### The data:
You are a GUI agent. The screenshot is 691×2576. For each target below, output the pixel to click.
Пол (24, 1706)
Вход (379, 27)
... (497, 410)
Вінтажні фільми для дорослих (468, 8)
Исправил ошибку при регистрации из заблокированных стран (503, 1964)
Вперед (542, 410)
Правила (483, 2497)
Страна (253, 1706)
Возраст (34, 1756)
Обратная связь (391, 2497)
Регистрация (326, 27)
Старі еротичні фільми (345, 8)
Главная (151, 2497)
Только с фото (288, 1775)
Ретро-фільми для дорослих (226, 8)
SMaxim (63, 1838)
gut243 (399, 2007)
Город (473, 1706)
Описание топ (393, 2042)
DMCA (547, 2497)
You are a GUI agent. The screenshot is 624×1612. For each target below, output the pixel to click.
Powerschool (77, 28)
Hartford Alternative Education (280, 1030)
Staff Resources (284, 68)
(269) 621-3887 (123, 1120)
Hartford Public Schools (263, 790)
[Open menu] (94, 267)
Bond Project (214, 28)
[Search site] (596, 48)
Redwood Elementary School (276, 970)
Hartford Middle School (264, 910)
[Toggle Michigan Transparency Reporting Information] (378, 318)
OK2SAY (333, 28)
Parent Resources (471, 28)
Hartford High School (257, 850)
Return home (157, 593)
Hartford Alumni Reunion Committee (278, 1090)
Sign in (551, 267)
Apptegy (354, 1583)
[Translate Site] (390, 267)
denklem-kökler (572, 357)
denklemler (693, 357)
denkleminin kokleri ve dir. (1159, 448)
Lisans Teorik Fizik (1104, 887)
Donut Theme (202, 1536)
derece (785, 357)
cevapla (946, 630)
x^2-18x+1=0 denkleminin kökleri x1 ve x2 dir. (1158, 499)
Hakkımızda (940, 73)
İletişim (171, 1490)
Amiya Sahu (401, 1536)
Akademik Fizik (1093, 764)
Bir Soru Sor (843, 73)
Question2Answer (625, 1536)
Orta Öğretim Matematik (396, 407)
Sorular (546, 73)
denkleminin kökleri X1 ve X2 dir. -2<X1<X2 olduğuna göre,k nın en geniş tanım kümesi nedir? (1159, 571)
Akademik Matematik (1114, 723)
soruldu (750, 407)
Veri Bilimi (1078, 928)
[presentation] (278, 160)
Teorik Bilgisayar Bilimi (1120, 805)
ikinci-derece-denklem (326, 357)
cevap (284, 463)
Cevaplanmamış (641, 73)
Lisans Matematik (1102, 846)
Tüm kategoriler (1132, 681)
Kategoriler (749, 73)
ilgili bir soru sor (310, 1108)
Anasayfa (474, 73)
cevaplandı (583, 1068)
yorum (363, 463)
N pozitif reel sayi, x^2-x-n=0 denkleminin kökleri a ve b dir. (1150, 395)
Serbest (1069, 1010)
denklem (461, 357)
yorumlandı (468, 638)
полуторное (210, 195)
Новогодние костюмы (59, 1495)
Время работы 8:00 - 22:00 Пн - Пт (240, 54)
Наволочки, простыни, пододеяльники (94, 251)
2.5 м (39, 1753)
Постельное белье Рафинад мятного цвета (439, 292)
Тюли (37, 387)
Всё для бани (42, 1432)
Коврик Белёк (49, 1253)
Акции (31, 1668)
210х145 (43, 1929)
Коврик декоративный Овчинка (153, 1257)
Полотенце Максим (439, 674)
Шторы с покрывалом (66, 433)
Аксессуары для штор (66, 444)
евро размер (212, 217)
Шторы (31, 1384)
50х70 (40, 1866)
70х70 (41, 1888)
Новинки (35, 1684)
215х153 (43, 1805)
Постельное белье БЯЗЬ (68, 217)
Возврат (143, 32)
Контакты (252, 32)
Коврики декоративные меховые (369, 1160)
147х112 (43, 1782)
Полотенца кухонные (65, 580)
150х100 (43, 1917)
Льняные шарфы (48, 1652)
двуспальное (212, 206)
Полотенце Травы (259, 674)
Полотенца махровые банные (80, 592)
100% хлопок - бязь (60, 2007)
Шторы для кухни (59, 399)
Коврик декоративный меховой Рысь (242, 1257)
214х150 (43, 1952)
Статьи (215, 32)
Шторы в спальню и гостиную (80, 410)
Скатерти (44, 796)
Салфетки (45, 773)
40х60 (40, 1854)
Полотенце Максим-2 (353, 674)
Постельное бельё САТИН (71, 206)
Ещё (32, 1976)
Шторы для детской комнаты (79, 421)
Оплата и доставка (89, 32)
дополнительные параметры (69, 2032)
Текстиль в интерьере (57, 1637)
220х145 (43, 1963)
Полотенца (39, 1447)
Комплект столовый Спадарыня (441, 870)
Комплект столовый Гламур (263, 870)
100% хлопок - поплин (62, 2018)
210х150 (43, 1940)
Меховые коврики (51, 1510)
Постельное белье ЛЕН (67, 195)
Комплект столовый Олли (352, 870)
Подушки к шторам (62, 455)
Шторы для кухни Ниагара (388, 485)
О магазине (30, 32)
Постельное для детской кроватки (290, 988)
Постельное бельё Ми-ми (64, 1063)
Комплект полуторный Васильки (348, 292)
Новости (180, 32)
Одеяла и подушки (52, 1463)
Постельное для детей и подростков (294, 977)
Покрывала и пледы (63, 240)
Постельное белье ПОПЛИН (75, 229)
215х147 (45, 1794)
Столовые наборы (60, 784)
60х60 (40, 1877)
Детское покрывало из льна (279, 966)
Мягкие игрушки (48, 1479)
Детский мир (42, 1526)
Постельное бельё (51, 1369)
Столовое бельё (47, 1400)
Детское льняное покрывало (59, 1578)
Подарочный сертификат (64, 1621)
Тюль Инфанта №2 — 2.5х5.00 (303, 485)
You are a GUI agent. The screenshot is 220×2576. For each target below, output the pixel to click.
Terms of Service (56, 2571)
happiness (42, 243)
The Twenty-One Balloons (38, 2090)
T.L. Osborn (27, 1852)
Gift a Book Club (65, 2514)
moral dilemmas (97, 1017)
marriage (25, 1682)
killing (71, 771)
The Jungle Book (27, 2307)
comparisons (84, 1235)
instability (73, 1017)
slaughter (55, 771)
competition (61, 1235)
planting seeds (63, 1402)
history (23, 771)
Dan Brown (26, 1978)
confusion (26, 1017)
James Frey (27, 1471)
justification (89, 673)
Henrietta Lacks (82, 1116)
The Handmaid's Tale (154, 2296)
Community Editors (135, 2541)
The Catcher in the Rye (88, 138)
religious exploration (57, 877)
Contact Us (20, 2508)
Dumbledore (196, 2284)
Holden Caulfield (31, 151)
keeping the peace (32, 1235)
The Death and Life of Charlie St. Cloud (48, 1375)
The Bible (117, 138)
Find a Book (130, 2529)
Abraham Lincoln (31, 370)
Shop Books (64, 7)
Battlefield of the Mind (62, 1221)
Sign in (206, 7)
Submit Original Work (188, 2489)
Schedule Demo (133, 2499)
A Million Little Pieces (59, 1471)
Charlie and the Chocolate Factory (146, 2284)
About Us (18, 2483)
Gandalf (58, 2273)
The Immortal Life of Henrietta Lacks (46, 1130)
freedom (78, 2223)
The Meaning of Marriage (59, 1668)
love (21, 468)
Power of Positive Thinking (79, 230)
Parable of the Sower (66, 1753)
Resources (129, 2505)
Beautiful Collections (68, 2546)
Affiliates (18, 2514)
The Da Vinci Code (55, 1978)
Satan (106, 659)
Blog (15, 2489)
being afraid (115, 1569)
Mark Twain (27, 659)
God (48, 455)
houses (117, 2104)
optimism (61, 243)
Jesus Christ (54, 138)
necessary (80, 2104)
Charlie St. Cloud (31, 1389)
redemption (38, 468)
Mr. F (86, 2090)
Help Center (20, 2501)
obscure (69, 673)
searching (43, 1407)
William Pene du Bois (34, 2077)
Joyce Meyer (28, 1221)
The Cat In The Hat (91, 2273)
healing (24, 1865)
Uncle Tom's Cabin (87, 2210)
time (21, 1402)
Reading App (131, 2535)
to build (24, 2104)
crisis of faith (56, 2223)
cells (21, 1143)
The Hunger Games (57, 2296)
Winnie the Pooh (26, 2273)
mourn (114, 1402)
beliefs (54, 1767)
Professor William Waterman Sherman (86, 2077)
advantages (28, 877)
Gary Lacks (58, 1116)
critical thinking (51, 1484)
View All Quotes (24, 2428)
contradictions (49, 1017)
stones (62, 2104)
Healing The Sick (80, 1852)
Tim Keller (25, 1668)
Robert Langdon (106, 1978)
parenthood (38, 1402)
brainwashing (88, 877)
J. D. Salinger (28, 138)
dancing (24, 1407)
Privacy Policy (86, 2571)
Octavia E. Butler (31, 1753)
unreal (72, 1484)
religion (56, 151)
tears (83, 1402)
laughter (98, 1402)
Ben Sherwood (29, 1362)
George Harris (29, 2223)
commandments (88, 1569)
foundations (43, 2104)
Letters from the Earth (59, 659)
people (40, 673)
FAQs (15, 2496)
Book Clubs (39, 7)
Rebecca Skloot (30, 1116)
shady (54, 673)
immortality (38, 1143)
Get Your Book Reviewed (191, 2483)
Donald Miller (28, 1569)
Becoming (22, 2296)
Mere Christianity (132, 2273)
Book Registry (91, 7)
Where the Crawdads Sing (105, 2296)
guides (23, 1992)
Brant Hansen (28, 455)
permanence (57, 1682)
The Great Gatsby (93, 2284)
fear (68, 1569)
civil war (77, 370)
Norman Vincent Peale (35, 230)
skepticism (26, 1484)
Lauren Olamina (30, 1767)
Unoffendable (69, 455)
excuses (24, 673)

### About this task:
Please give again the lines above between the line holding "Return home (157, 593)" and the line holding "Lisans Matematik (1102, 846)", inclusive, exactly as they are and with nothing added.

### Your solution:
Return home (157, 593)
Hartford Alumni Reunion Committee (278, 1090)
Sign in (551, 267)
Apptegy (354, 1583)
[Translate Site] (390, 267)
denklem-kökler (572, 357)
denklemler (693, 357)
denkleminin kokleri ve dir. (1159, 448)
Lisans Teorik Fizik (1104, 887)
Donut Theme (202, 1536)
derece (785, 357)
cevapla (946, 630)
x^2-18x+1=0 denkleminin kökleri x1 ve x2 dir. (1158, 499)
Hakkımızda (940, 73)
İletişim (171, 1490)
Amiya Sahu (401, 1536)
Akademik Fizik (1093, 764)
Bir Soru Sor (843, 73)
Question2Answer (625, 1536)
Orta Öğretim Matematik (396, 407)
Sorular (546, 73)
denkleminin kökleri X1 ve X2 dir. -2<X1<X2 olduğuna göre,k nın en geniş tanım kümesi nedir? (1159, 571)
Akademik Matematik (1114, 723)
soruldu (750, 407)
Veri Bilimi (1078, 928)
[presentation] (278, 160)
Teorik Bilgisayar Bilimi (1120, 805)
ikinci-derece-denklem (326, 357)
cevap (284, 463)
Cevaplanmamış (641, 73)
Lisans Matematik (1102, 846)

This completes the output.